Without any images, write the data out exactly as it appears.
START DATA PROVIDED
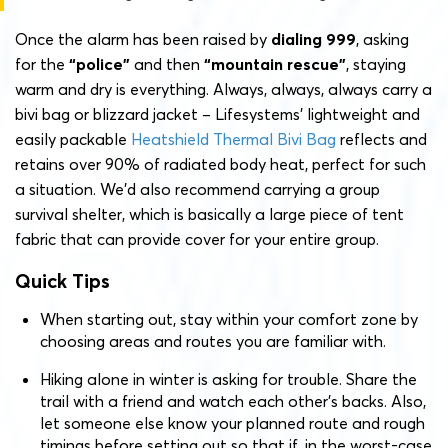
Once the alarm has been raised by
dialing 999
, asking
for the
“police”
and then
“mountain rescue”
, staying
warm and dry is everything. Always, always, always carry a
bivi bag or blizzard jacket – Lifesystems’ lightweight and
easily packable
Heatshield Thermal Bivi Bag
reflects and
retains over 90% of radiated body heat, perfect for such
a situation. We’d also recommend carrying a group
survival shelter, which is basically a large piece of tent
fabric that can provide cover for your entire group.
Quick Tips
When starting out, stay within your comfort zone by
choosing areas and routes you are familiar with.
Hiking alone in winter is asking for trouble. Share the
trail with a friend and watch each other’s backs. Also,
let someone else know your planned route and rough
timings before setting out so that if, in the worst-case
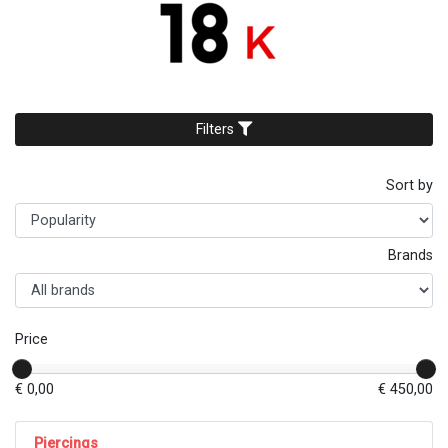
Filters
Sort by
Brands
Price
€ 0,00
€ 450,00
Piercings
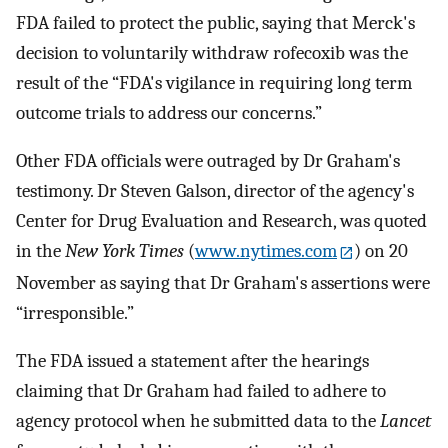
FDA failed to protect the public, saying that Merck's
decision to voluntarily withdraw rofecoxib was the
result of the “FDA's vigilance in requiring long term
outcome trials to address our concerns.”
Other FDA officials were outraged by Dr Graham's
testimony. Dr Steven Galson, director of the agency's
Center for Drug Evaluation and Research, was quoted
in the
New York Times
(
www.nytimes.com
) on 20
November as saying that Dr Graham's assertions were
“irresponsible.”
The FDA issued a statement after the hearings
claiming that Dr Graham had failed to adhere to
agency protocol when he submitted data to the
Lancet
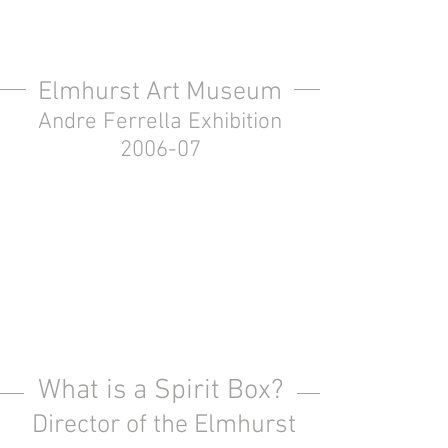
Elmhurst Art Museum
Andre Ferrella Exhibition
2006-07
What is a Spirit Box?
Director of the Elmhurst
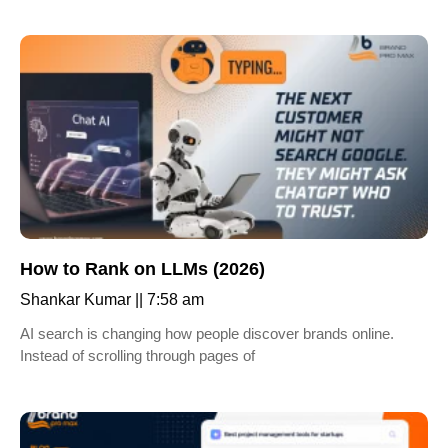
How to Rank on LLMs (2026)
Shankar Kumar
7:58 am
AI search is changing how people discover brands online.
Instead of scrolling through pages of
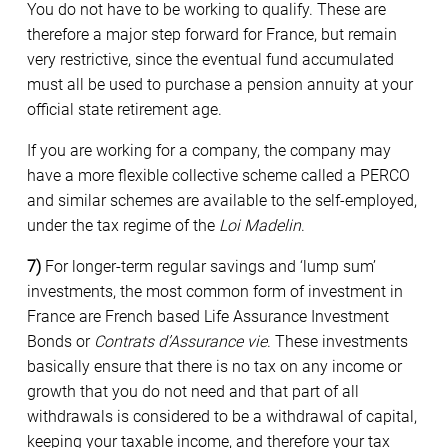
You do not have to be working to qualify. These are
therefore a major step forward for France, but remain
very restrictive, since the eventual fund accumulated
must all be used to purchase a pension annuity at your
official state retirement age.
If you are working for a company, the company may
have a more flexible collective scheme called a PERCO
and similar schemes are available to the self-employed,
under the tax regime of the
Loi Madelin
.
7)
For longer-term regular savings and ‘lump sum’
investments, the most common form of investment in
France are French based Life Assurance Investment
Bonds or
Contrats d’Assurance vie
. These investments
basically ensure that there is no tax on any income or
growth that you do not need and that part of all
withdrawals is considered to be a withdrawal of capital,
keeping your taxable income, and therefore your tax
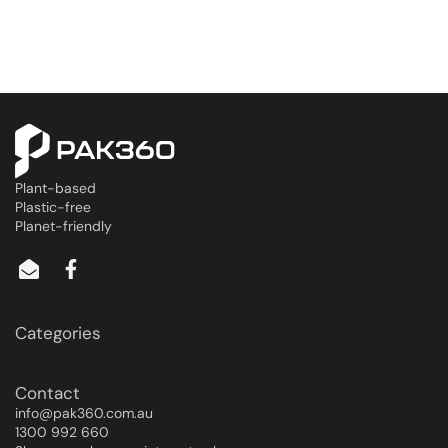
Plant-based
Plastic-free
Planet-friendly
Categories
Contact
info@pak360.com.au
1300 992 660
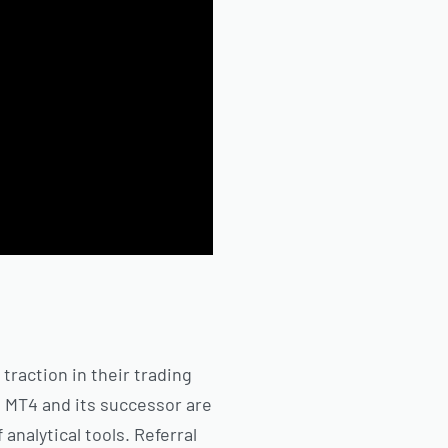
 traction in their trading
. MT4 and its successor are
nalytical tools. Referral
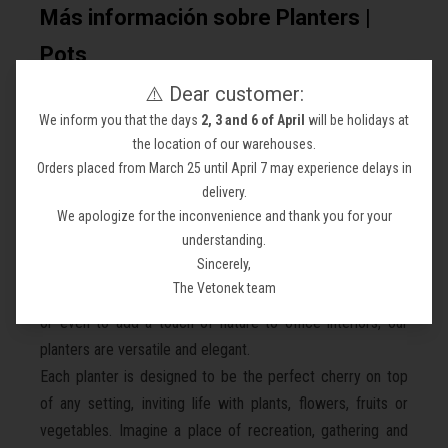
Más información sobre Planters |
Pots
⚠️ Dear customer:
Discover the "Planters" collection from Vetonek.com,
We inform you that the days
2, 3 and 6 of April
will be holidays at
where modern design meets functionality to transform any
the location of our warehouses.
space.
Orders placed from March 25 until April 7 may experience delays in
---
delivery.
Our planters, available in Corten steel, oak wood, and white
We apologize for the inconvenience and thank you for your
polypropylene, some even with interior lighting, are the
understanding.
Sincerely,
statement pieces your space needs. Perfect for
The Vetonek team
beautifying gardens, town hall squares, corners of towns,
or even to add a touch of nature to office interiors, our
planters are versatile and elegant.
Each planter is designed to be the perfect cherry on top
of any setting, inviting life with plants, flowers, fruits or
vegetables. Imagine a place of recreation, gathering and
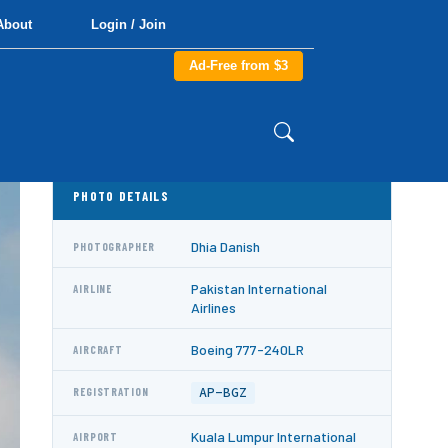
About
Login / Join
Ad-Free from $3
PHOTO DETAILS
Dhia Danish
PHOTOGRAPHER
Pakistan International
AIRLINE
Airlines
Boeing 777-240LR
AIRCRAFT
AP-BGZ
REGISTRATION
Kuala Lumpur International
AIRPORT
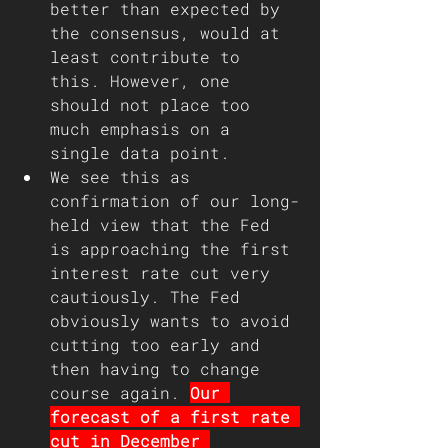
better than expected by 
the consensus, would at 
least contribute to 
this. However, one 
should not place too 
much emphasis on a 
single data point.
We see this as 
confirmation of our long-
held view that the Fed 
is approaching the first 
interest rate cut very 
cautiously. The Fed 
obviously wants to avoid 
cutting too early and 
then having to change 
course again. 
Our 
forecast of a first rate 
cut in December 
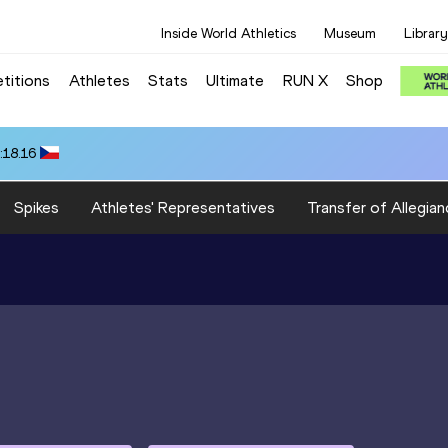
Inside World Athletics
Museum
Library
titions
Athletes
Stats
Ultimate
RUN X
Shop
:18.16
Spikes
Athletes' Representatives
Transfer of Allegian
END DATA PROVIDED
» **ANSWER TO THE EXERCISE**
Once the alarm has been raised by
dialing 999
, asking
for the
“police”
and then
“mountain rescue”
, staying
warm and dry is everything. Always, always, always carry a
bivi bag or blizzard jacket – Lifesystems’ lightweight and
easily packable
Heatshield Thermal Bivi Bag
reflects and
retains over 90% of radiated body heat, perfect for such
a situation. We’d also recommend carrying a group
survival shelter, which is basically a large piece of tent
fabric that can provide cover for your entire group.
Quick Tips
When starting out, stay within your comfort zone by
choosing areas and routes you are familiar with.
Hiking alone in winter is asking for trouble. Share the
trail with a friend and watch each other’s backs. Also,
let someone else know your planned route and rough
timings before setting out so that if, in the worst-case
Filters
Sort by
Brands
Price
€ 0,00
€ 450,00
Piercings
FDA failed to protect the public, saying that Merck's
decision to voluntarily withdraw rofecoxib was the
result of the “FDA's vigilance in requiring long term
outcome trials to address our concerns.”
Other FDA officials were outraged by Dr Graham's
testimony. Dr Steven Galson, director of the agency's
Center for Drug Evaluation and Research, was quoted
in the
New York Times
(
www.nytimes.com
) on 20
November as saying that Dr Graham's assertions were
“irresponsible.”
The FDA issued a statement after the hearings
claiming that Dr Graham had failed to adhere to
agency protocol when he submitted data to the
Lancet
Elmhurst Art Museum
Andre Ferrella Exhibition
2006-07
What is a Spirit Box?
Director of the Elmhurst
How to Rank on LLMs (2026)
Shankar Kumar
7:58 am
AI search is changing how people discover brands online.
Instead of scrolling through pages of
You do not have to be working to qualify. These are
therefore a major step forward for France, but remain
very restrictive, since the eventual fund accumulated
must all be used to purchase a pension annuity at your
official state retirement age.
If you are working for a company, the company may
have a more flexible collective scheme called a PERCO
and similar schemes are available to the self-employed,
under the tax regime of the
Loi Madelin
.
7)
For longer-term regular savings and ‘lump sum’
investments, the most common form of investment in
France are French based Life Assurance Investment
Bonds or
Contrats d’Assurance vie
. These investments
basically ensure that there is no tax on any income or
growth that you do not need and that part of all
withdrawals is considered to be a withdrawal of capital,
keeping your taxable income, and therefore your tax
Plant-based
Plastic-free
Planet-friendly
Categories
Contact
info@pak360.com.au
1300 992 660
 traction in their trading
. MT4 and its successor are
nalytical tools. Referral
Más información sobre Planters |
Pots
⚠️ Dear customer:
Discover the "Planters" collection from Vetonek.com,
We inform you that the days
2, 3 and 6 of April
will be holidays at
where modern design meets functionality to transform any
the location of our warehouses.
space.
Orders placed from March 25 until April 7 may experience delays in
---
delivery.
Our planters, available in Corten steel, oak wood, and white
We apologize for the inconvenience and thank you for your
polypropylene, some even with interior lighting, are the
understanding.
Sincerely,
statement pieces your space needs. Perfect for
The Vetonek team
beautifying gardens, town hall squares, corners of towns,
or even to add a touch of nature to office interiors, our
planters are versatile and elegant.
Each planter is designed to be the perfect cherry on top
of any setting, inviting life with plants, flowers, fruits or
vegetables. Imagine a place of recreation, gathering and
About
Login / Join
Ad-Free from $3
PHOTO DETAILS
Dhia Danish
PHOTOGRAPHER
Pakistan International
AIRLINE
Airlines
Boeing 777-240LR
AIRCRAFT
AP-BGZ
REGISTRATION
Kuala Lumpur International
AIRPORT
better than expected by 
the consensus, would at 
least contribute to 
this. However, one 
should not place too 
much emphasis on a 
single data point.
We see this as 
confirmation of our long-
held view that the Fed 
is approaching the first 
interest rate cut very 
cautiously. The Fed 
obviously wants to avoid 
cutting too early and 
then having to change 
course again. 
Our 
forecast of a first rate 
cut in December 
Inside World Athletics
Museum
Library
titions
Athletes
Stats
Ultimate
RUN X
Shop
:18.16
Spikes
Athletes' Representatives
Transfer of Allegian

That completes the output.